六波羅蜜寺

【六波羅蜜寺】《真言宗智山派》℡075-561-6980
 963年(応和3)、※空也上人により開創。上人が悪疫退散の祈念をこめて作った十一面観音像を本尊として起こした寺で、西光寺と称した。のち地名の六原にちなんで六波羅蜜寺と改称した。高弟の中信(ちゅうしん)上人によりその規模増大し、天台別院として栄えた。平安後期、平忠盛が当寺内の塔頭(たっちゅう)に軍勢を止めてより、清盛・重盛に至り、広大な境域内には権勢を誇る平家一門の邸館が栄えた。その数5200余りに及んだが、1183年(寿永2)平家没落の時、兵火を受け、諸堂は類焼した。その後、源頼朝、足利義詮(よしあきら)、さらに秀吉の補修を受け、多くの塔頭や子院を持っていたが、明治維新に際して寺領を没収された。しかし、藤原・鎌倉時代のすぐれた仏像、肖像彫刻が多数ある。西国第17番の札所。
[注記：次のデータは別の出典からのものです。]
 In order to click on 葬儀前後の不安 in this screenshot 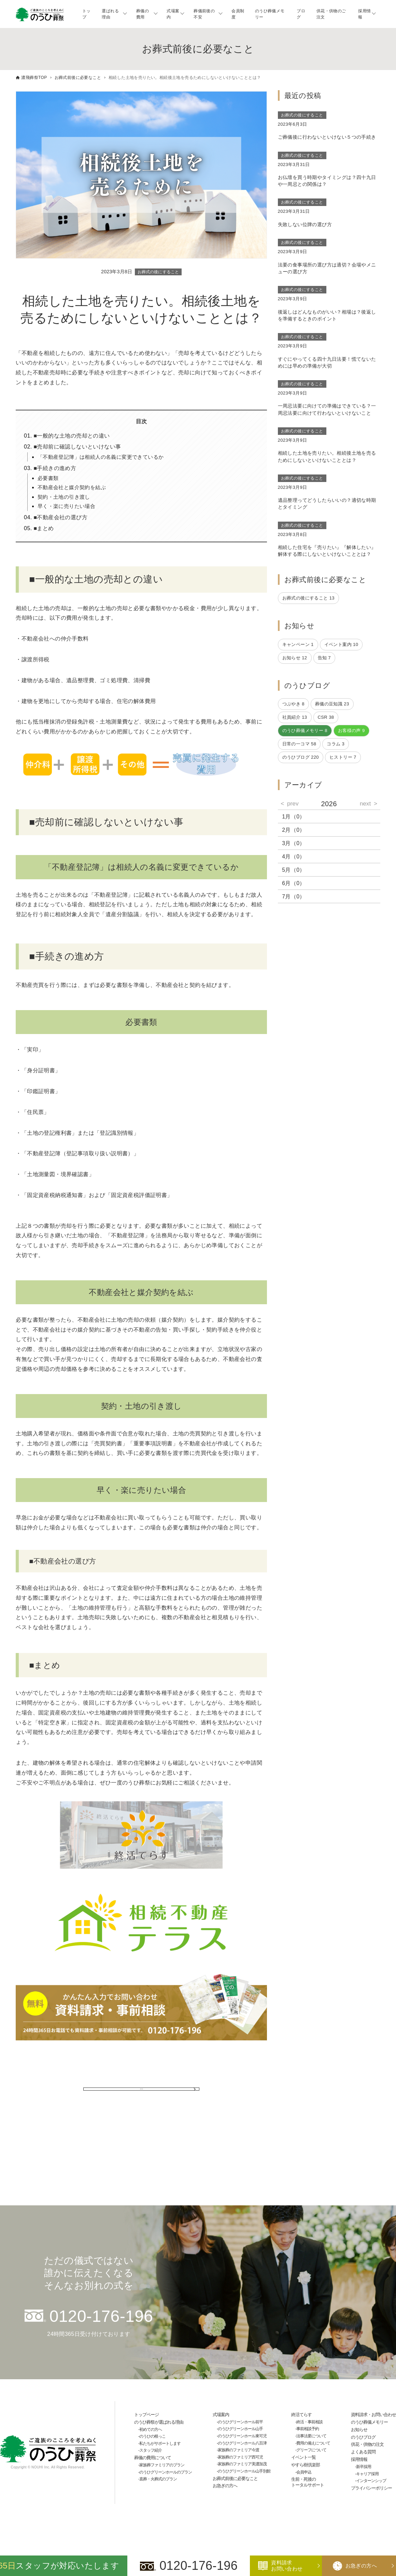, I will do `click(204, 14)`.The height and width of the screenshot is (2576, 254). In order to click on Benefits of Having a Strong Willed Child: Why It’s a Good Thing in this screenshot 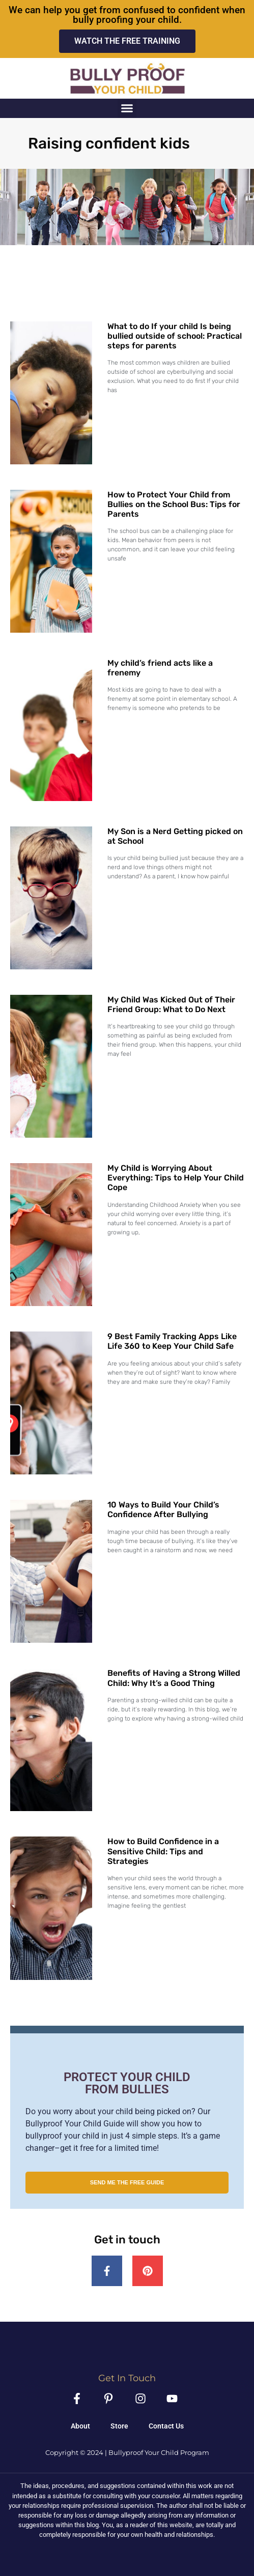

■本堂[重文] 1363年(貞治2)の再建。内部は板敷きとし、須弥壇を設けた内陣(ないじん)とその周囲をとり囲む外陣(げじん)とに大別される。外陣は正面二列目の柱を四本もはぶいて、参詣人の礼拝に便利なようにと広い部屋となっている。天井は一部を化粧屋根裏とする以外はすべて組入(くみいれ)天井とし、虹(こう)梁(りょう)上の板(いた)蟇(かえる)股(また)や内陣須弥壇の擬宝珠(ぎぼし)の形などに、鎌倉時代の名残をとどめている。明治以降荒廃していたが、昭和44年、開創1,000年を記念して解体修理が行われ、創建当時のものと思われる梵(ぼん)字(じ)、三鈷(さんこ)・独鈷(とっこ)模様の瓦をはじめ、今昔(こんじゃく)物語、山槐記(さんかいき)等に記載されている泥塔8,000基が出土した。
◆十一面観音立像[重文] 須弥壇中央の厨子内に安置する本尊。高さ2.5m一木彫成の優美な仏像で、空也上人開創当時のものといわれる。
■収蔵庫 藤原、鎌倉期の重要文化財の宝庫。
◆四天王立像[重文] 増長天(鎌倉)以外は藤原時代の作。
◆地蔵菩薩立像[重文] もと地蔵堂の本尊と伝える。高さ1.51m木彫、彩色に截金文様をほどこした典型的な藤原後期の優作。
◆空也上人立像[重文] 鎌倉時代、運慶の四男康勝の作。高さ1.17mの小像で木造彩色。胸に金鼓、右手に撞木、左手に鹿の杖をつき、念仏を唱える口から六体の阿弥陀が現れたという伝承のままに洗練された写実彫刻で、あまりにも有名。
◆平清盛坐像[重文] 平家物語に描かれている清盛の傲慢さは全くなく、仏者としての気品を覚える。一門の武運長久を祈願し、朱の中へ血を点じて写経した頃の太政大臣浄海入道清盛公の像。
◆薬師如来坐像[重文] 中信上人が天台寺院に改めたときの本尊と伝える。空也上人在世頃は現世の幸福をもたらすという薬師如来像が崇敬された。
◆運慶・湛慶坐像[重文] 運慶より一世代後の時代の作と推定。もと十輪院の遺仏で、運慶一族の菩提寺であったことから本尊の脇侍のように祀られていた。
◆閻魔王坐像・吉祥天立像[重文] 閻魔王は当寺の北にあった閻魔堂の遺仏。吉祥天は由来が不明。
◇平清盛供養塔 本堂の正面左側に阿古屋塚とならんで建つ。
◇阿古屋塚 本堂の北にある。五条坂の遊女といわれ、平家の侍大将悪七兵衛景清の情けをうけ、畠山重忠から景清の行方について琴責めで詮議をうけるという、浄瑠璃『壇浦兜軍記』によって世に有名となり、のち、ここに墓ができたという。

※空也上人(903?~)醍醐天皇の第二皇子で、若くして五畿七道を巡り苦修練行、尾張国分寺で出家、空也と称した。上人は自ら十一面観音像をつくり、車に安置して、京都の市中を曳き廻り、病人のそばで茶をたて、小梅干と結び昆布を入れて仏前に献じ、その茶を授けて念仏を唱え、病魔を鎮めたという。この伝統のお茶は、いまも皇服茶(おうぶくちゃ)として、正月の三日間だけ参詣者に授与されている。つねに庶民の中にいて庶民を助けるために生きた空也上人を、人々は親しみをこめて「市の聖(いちのひじり)」と呼び慕った。